Overexpression, Purification and Biophysical Studies of the Carboxy Terminal Transactivation Domain of Vmw65 from Herpes Simplex Virus Type 1

Abstract

In order to facilitate a biophysical analysis of the carboxy terminal acidic transactivation domain (AAD) of Vmw65 from Herpes Simplex Virus Type 1 (HSV-1), an overexpression system in Escherichia coli was constructed and optimized to produce milligram quantities of this polypeptide. Purification of the polypeptide was facilitated by creating a fusion protein to glutathione S-transferase (GST) from Schizosoma japonicum using a commercially available vector. Upon thrombin digestion of the fusion protein, the carrier and AAD products were resolved by anion-exchange chromatography. With typically 15 mg of AAD available from a 12 litre culture, several biophysical studies were initiated. Circular dichroism and fluorescence spectroscopy both described a polypeptide with an extended structure reminicent of a random-coil; that is, it did not possess substantial quantities of known elements of secondary structure such as a-helicies and β-sheets under physiological conditions. A new structure high in α-helical content was induced upon addition of trifluoroethanol to mimic a hydrophobic milieu. Ultracentrifugation data supported the spectroscopic observations by describing an extended, monomeric polypeptide. The ultimate goal of the study, a teritiary structure, was sought by attempting to crystallize AAD with popular salts and organic solvents.
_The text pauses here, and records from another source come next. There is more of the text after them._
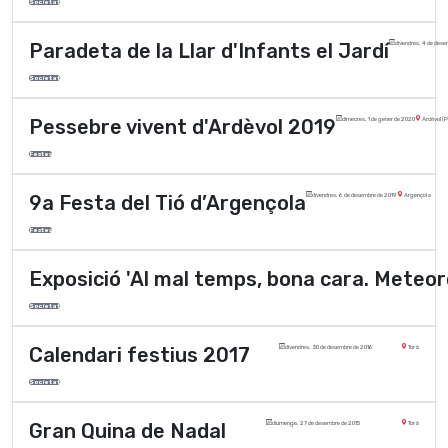
Societat
Paradeta de la Llar d'Infants el Jardí
divendres, 4 de des
Societat
Pessebre vivent d'Ardèvol 2019
dimecres, 1 de gener de 2020
Ardèvol (P
Festes
9a Festa del Tió d’Argençola
divendres, 6 de desembre de 2019
Argençola
Festes
Exposició 'Al mal temps, bona cara. Meteoro
Societat
Calendari festius 2017
divendres, 30 de desembre de 2016
Torà
Societat
Gran Quina de Nadal
diumenge, 27 de desembre de 2015
Torà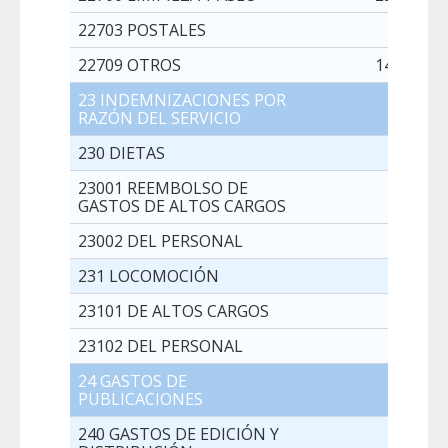
22703 POSTALES
1.000,0
22709 OTROS
143.000,0
23 INDEMNIZACIONES POR
6.100,0
RAZÓN DEL SERVICIO
230 DIETAS
3.500,0
23001 REEMBOLSO DE
1.500,0
GASTOS DE ALTOS CARGOS
23002 DEL PERSONAL
2.000,0
231 LOCOMOCIÓN
2.600,0
23101 DE ALTOS CARGOS
1.000,0
23102 DEL PERSONAL
1.600,0
24 GASTOS DE
0,0
PUBLICACIONES
240 GASTOS DE EDICIÓN Y
0,0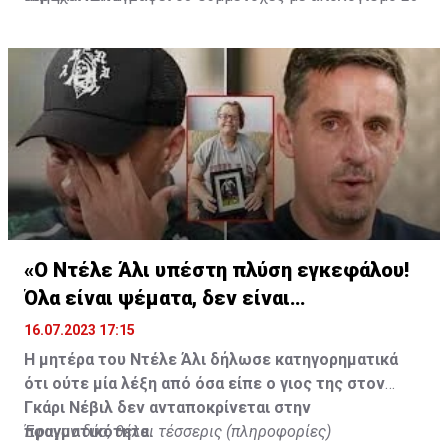
γκολ και έξι ασίστ.
«Ο Ντέλε Άλι υπέστη πλύση εγκεφάλου!
Όλα είναι ψέματα, δεν είναι
υιοθετημένος»
16.07.2023 17:15
Η μητέρα του Ντέλε Άλι δήλωσε κατηγορηματικά
ότι ούτε μία λέξη από όσα είπε ο γιος της στον
Γκάρι Νέβιλ δεν ανταποκρίνεται στην
πραγματικότητα.
Έφυγαν δύο, θέλει τέσσερις (πληροφορίες)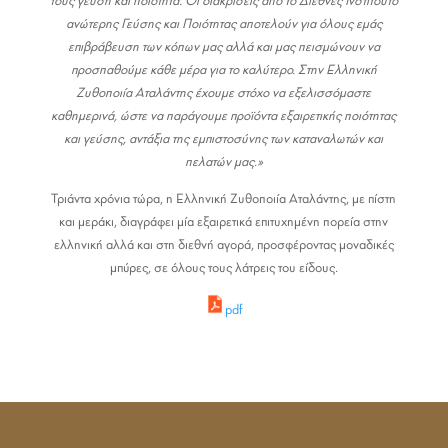
τους γεύση και ποιότητα. Οι διακρίσεις από το Διεθνές Ινστιτούτο
ανώτερης Γεύσης και Ποιότητας αποτελούν για όλους εμάς
επιβράβευση των κόπων μας αλλά και μας πεισμώνουν να
προσπαθούμε κάθε μέρα για το καλύτερο. Στην Ελληνική
Ζυθοποιία Αταλάντης έχουμε στόχο να εξελισσόμαστε
καθημερινά, ώστε να παράγουμε προϊόντα εξαιρετικής ποιότητας
και γεύσης, αντάξια της εμπιστοσύνης των καταναλωτών και
πελατών μας.»
Τριάντα χρόνια τώρα, η Ελληνική Ζυθοποιία Αταλάντης, με πίστη
και μεράκι, διαγράφει μία εξαιρετικά επιτυχημένη πορεία στην
ελληνική αλλά και στη διεθνή αγορά, προσφέροντας μοναδικές
μπύρες, σε όλους τους λάτρεις του είδους.
pdf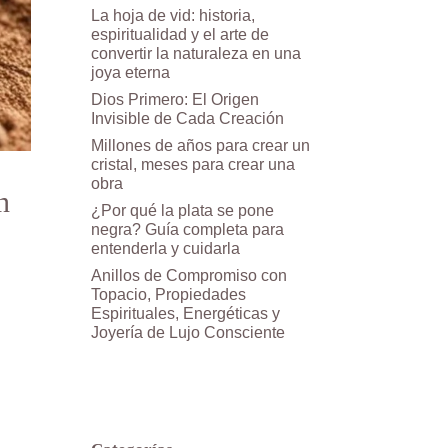
La hoja de vid: historia,
espiritualidad y el arte de
convertir la naturaleza en una
joya eterna
Dios Primero: El Origen
Invisible de Cada Creación
Millones de años para crear un
cristal, meses para crear una
obra
n
¿Por qué la plata se pone
negra? Guía completa para
entenderla y cuidarla
Anillos de Compromiso con
Topacio, Propiedades
Espirituales, Energéticas y
Joyería de Lujo Consciente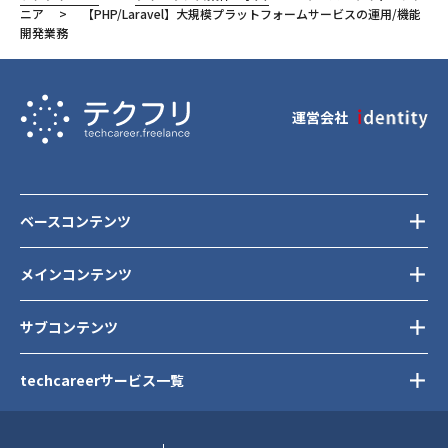
東京都
ニア
【PHP/Laravel】大規模プラットフォームサービスの運用/機能
開発業務
港区
運営会社
ベースコンテンツ
メインコンテンツ
サブコンテンツ
techcareerサービス一覧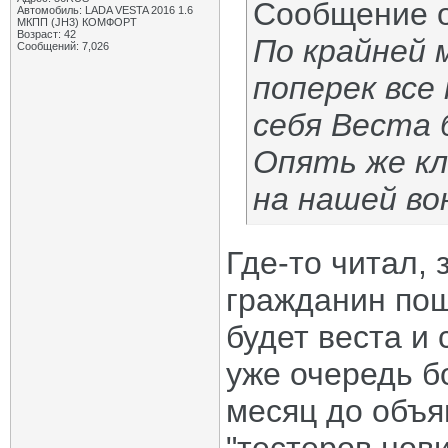
Сообщение 
Автомобиль: LADA VESTA 2016 1.6
МКПП (JH3) КОМФОРТ
Возраст: 42
По крайней 
Сообщений: 7,026
поперек все 
себя Веста 
Опять же кл
на нашей во
Где-то читал, 
гражданин пош
будет веста и 
уже очередь б
месяц до объяв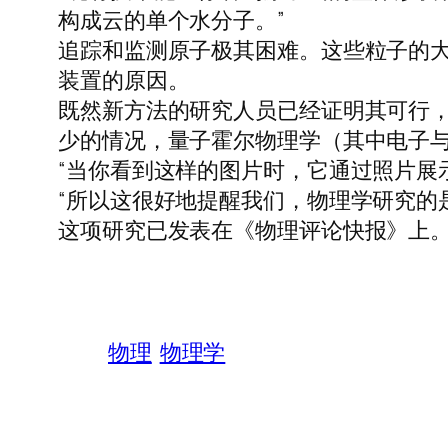
构成云的单个水分子。”
追踪和监测原子极其困难。这些粒子的
装置的原因。
既然新方法的研究人员已经证明其可行
少的情况，量子霍尔物理学（其中电子
“当你看到这样的图片时，它通过照片展
“所以这很好地提醒我们，物理学研究的
这项研究已发表在《物理评论快报》上
物理
物理学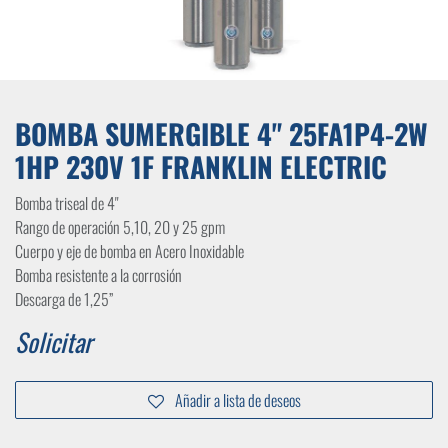
BOMBA SUMERGIBLE 4" 25FA1P4-2W
1HP 230V 1F FRANKLIN ELECTRIC
Bomba triseal de 4"
Rango de operación 5,10, 20 y 25 gpm
Cuerpo y eje de bomba en Acero Inoxidable
Bomba resistente a la corrosión
Descarga de 1,25”
Solicitar
Añadir a lista de deseos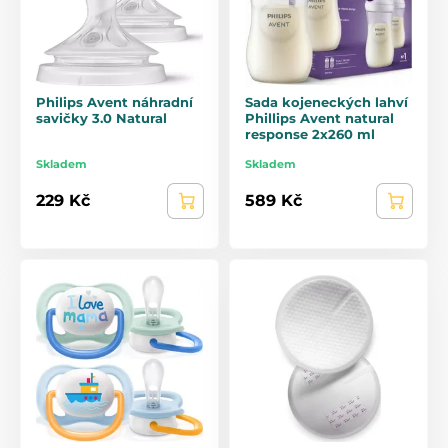
Philips Avent náhradní
Sada kojeneckých lahví
savičky 3.0 Natural
Phillips Avent natural
response 2x260 ml
Skladem
Skladem
229 Kč
589 Kč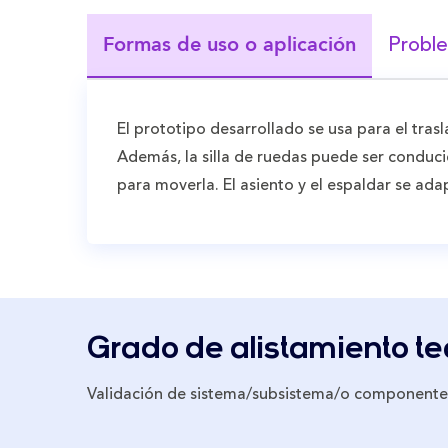
Proble
Formas de uso o aplicación
El prototipo desarrollado se usa para el tra
Además, la silla de ruedas puede ser conduc
para moverla. El asiento y el espaldar se ada
Grado de alistamiento t
Validación de sistema/subsistema/o componente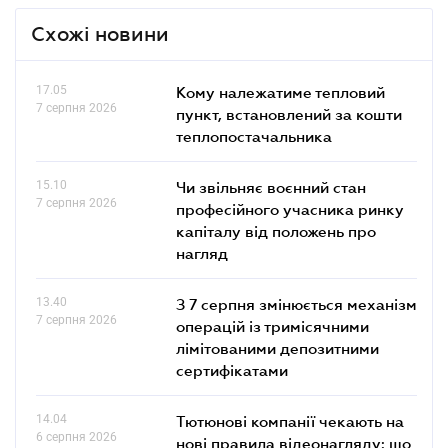
Схожі новини
17.05
Кому належатиме тепловий
7 серпня 2026
пункт, встановлений за кошти
теплопостачальника
15.10
Чи звільняє воєнний стан
7 серпня 2026
професійного учасника ринку
капіталу від положень про
нагляд
13.40
З 7 серпня змінюється механізм
7 серпня 2026
операцій із тримісячними
лімітованими депозитними
сертифікатами
14.04
Тютюнові компанії чекають на
6 серпня 2026
нові правила відеонагляду: що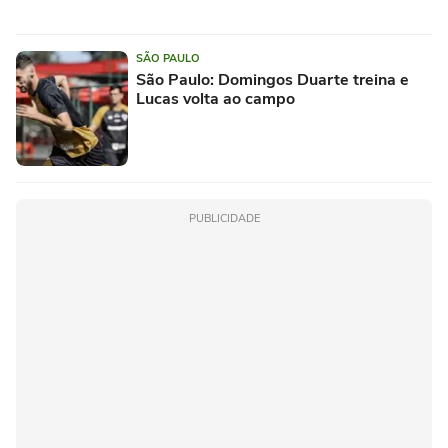
SÃO PAULO
São Paulo: Domingos Duarte treina e
Lucas volta ao campo
PUBLICIDADE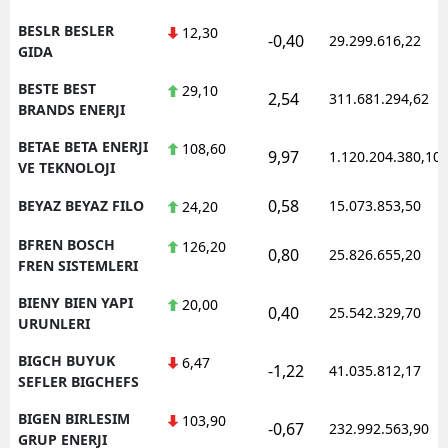
BESLR BESLER
12,30
-0,40
29.299.616,22
GIDA
BESTE BEST
29,10
2,54
311.681.294,62
BRANDS ENERJI
BETAE BETA ENERJI
108,60
9,97
1.120.204.380,10
VE TEKNOLOJI
0,58
BEYAZ BEYAZ FILO
15.073.853,50
24,20
BFREN BOSCH
126,20
0,80
25.826.655,20
FREN SISTEMLERI
BIENY BIEN YAPI
20,00
0,40
25.542.329,70
URUNLERI
BIGCH BUYUK
6,47
-1,22
41.035.812,17
SEFLER BIGCHEFS
BIGEN BIRLESIM
103,90
-0,67
232.992.563,90
GRUP ENERJI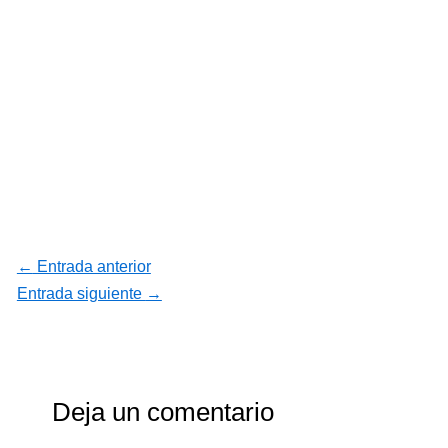
←
Entrada anterior
Entrada siguiente
→
Deja un comentario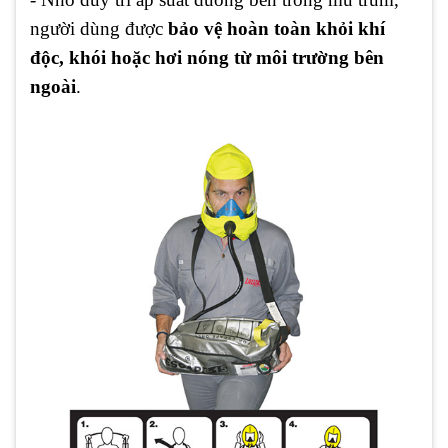
người dùng được
bảo vệ hoàn toàn khỏi khí
độc, khói hoặc hơi nóng từ môi trường bên
ngoài
.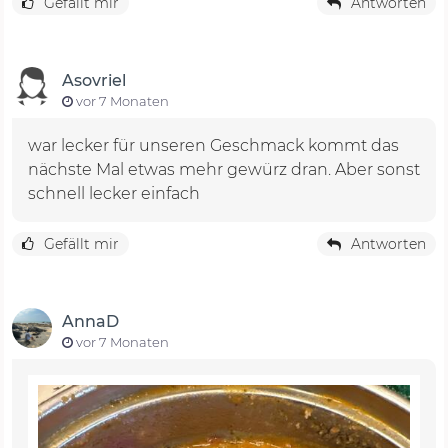
Gefällt mir
Antworten
Asovriel
vor 7 Monaten
war lecker für unseren Geschmack kommt das
nächste Mal etwas mehr gewürz dran. Aber sonst
schnell lecker einfach
Gefällt mir
Antworten
AnnaD
vor 7 Monaten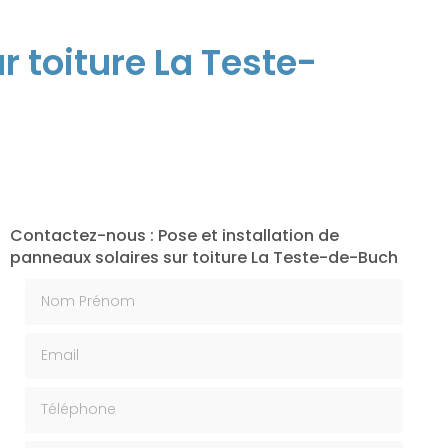
r toiture La Teste-
Contactez-nous : Pose et installation de
panneaux solaires sur toiture La Teste-de-Buch
Nom Prénom
Email
Téléphone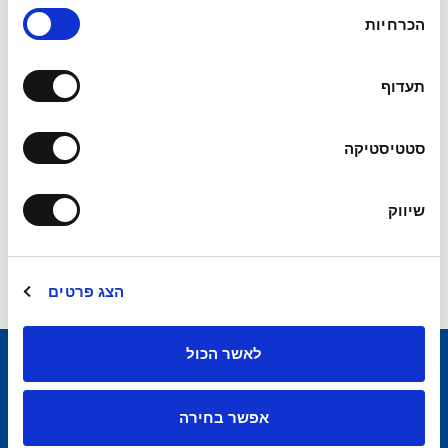
בהתאם לנתונים שהזנת, ככל
בחירת
הכרחיות
הסכמה
הנראה אינך זכאי/ת להחזר מס.
תעדוף
בכל שאלה ניתן
לצור קשר
ונשמח לעמוד לשרותך.
מוזמנים
לגלוש באתר
שלנו לשירותים נוספים.
סטטיסטיקה
שיווק
הצג פרטים
לאשר הכול
אפשר בחירה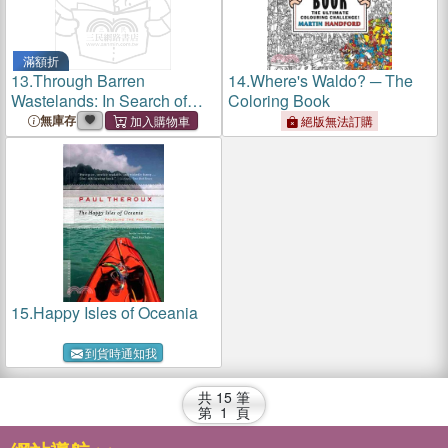
滿額折
13.
Through Barren
14.
Where's Waldo? ─ The
Wastelands: In Search of
Coloring Book
Explorers, Pioneers, Misfits,
無庫存
絕版無法訂購
and the Apostolic
Imagination
15.
Happy Isles of Oceania
到貨時通知我
共
15
筆
第
1
頁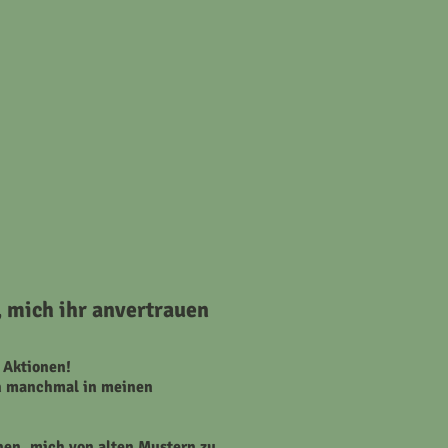
, mich ihr anvertrauen
r Aktionen!
ch manchmal in meinen
en, mich von alten Mustern zu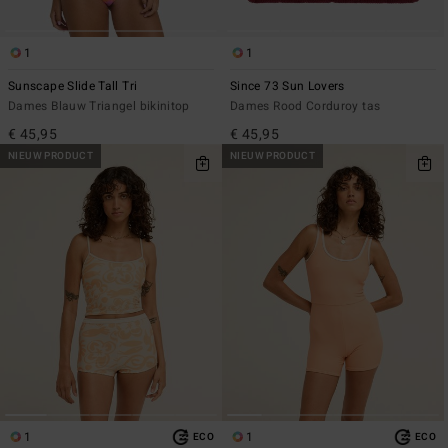
1
1
Sunscape Slide Tall Tri
Since 73 Sun Lovers
Dames Blauw Triangel bikinitop
Dames Rood Corduroy tas
€ 45,95
€ 45,95
NIEUW PRODUCT
NIEUW PRODUCT
1
1
ECO
ECO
Biologically, the described random-coil structure of AAD could be relevant to its role as a promoter and stablizer of the transcriptional pre-initation complex, the determining step in gene expression. A structurally labile domain would support AAD’s ability to interact with several targets including TFIID and TFIIB, though not necessarily by similar mechanisms. The requirement for a drastic conformational change such as a random-coil to α-helical transition currently remains unclear though observations made in this study of AAD in trifluoroethanol have shown that a conformational change is indeed possible. With a means of producing large quantities of AAD, the opportunity now arises to study its interaction with available cloned targets. The ensuing biophysical studies will then provide a greater understanding of AAD’s important role in gene expression.